### Data for review:

****************************************

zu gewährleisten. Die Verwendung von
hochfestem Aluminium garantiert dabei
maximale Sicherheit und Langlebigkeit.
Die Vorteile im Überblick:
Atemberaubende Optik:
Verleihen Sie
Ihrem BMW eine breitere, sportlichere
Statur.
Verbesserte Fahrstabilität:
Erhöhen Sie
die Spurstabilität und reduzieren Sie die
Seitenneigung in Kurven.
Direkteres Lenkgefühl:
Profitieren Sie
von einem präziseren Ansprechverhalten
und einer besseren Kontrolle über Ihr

****************************************

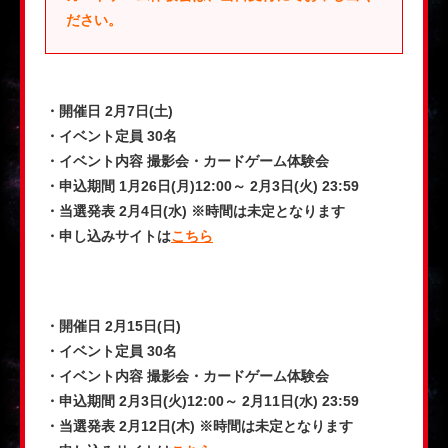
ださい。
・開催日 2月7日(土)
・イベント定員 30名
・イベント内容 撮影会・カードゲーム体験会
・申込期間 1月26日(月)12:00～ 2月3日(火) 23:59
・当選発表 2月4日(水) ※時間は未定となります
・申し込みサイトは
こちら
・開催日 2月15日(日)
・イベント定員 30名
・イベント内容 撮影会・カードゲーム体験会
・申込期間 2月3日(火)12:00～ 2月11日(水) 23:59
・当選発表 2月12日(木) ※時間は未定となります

****************************************

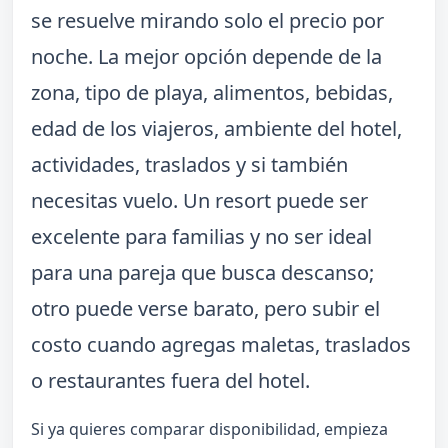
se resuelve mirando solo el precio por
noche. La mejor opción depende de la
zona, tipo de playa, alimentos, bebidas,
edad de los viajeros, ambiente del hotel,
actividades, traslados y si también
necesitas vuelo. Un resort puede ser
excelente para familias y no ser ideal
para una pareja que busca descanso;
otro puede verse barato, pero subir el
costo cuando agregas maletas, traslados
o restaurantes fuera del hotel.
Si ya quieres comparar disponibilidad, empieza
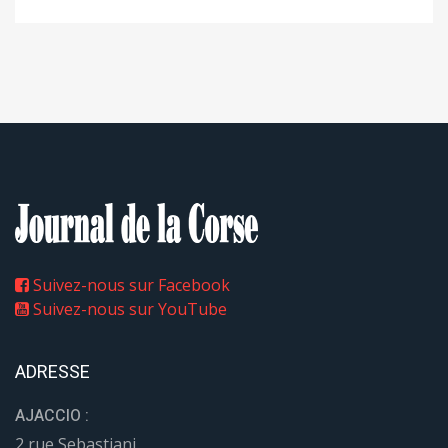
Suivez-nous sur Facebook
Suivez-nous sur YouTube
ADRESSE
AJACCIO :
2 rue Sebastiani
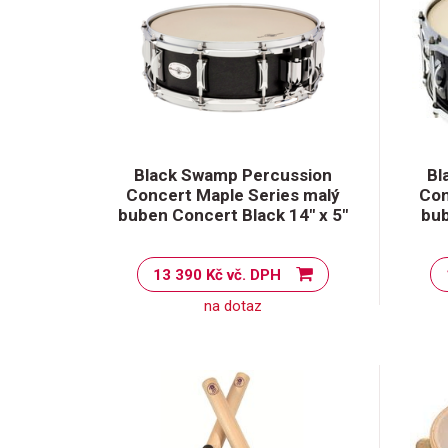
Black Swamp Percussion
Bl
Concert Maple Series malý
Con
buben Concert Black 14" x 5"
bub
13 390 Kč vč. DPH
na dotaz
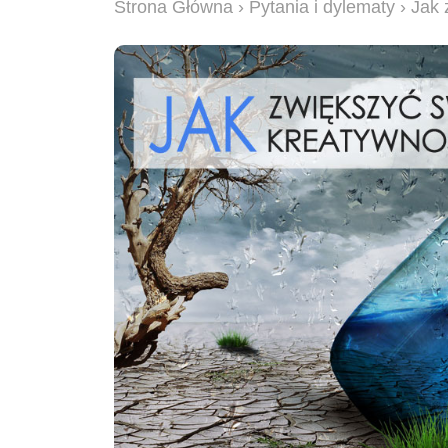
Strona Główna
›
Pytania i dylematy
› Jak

****************************************

### What the exercise asks:
Copy out each line of the data that holds the string "puede".

### The completed task:
necesitas vuelo. Un resort puede ser
otro puede verse barato, pero subir el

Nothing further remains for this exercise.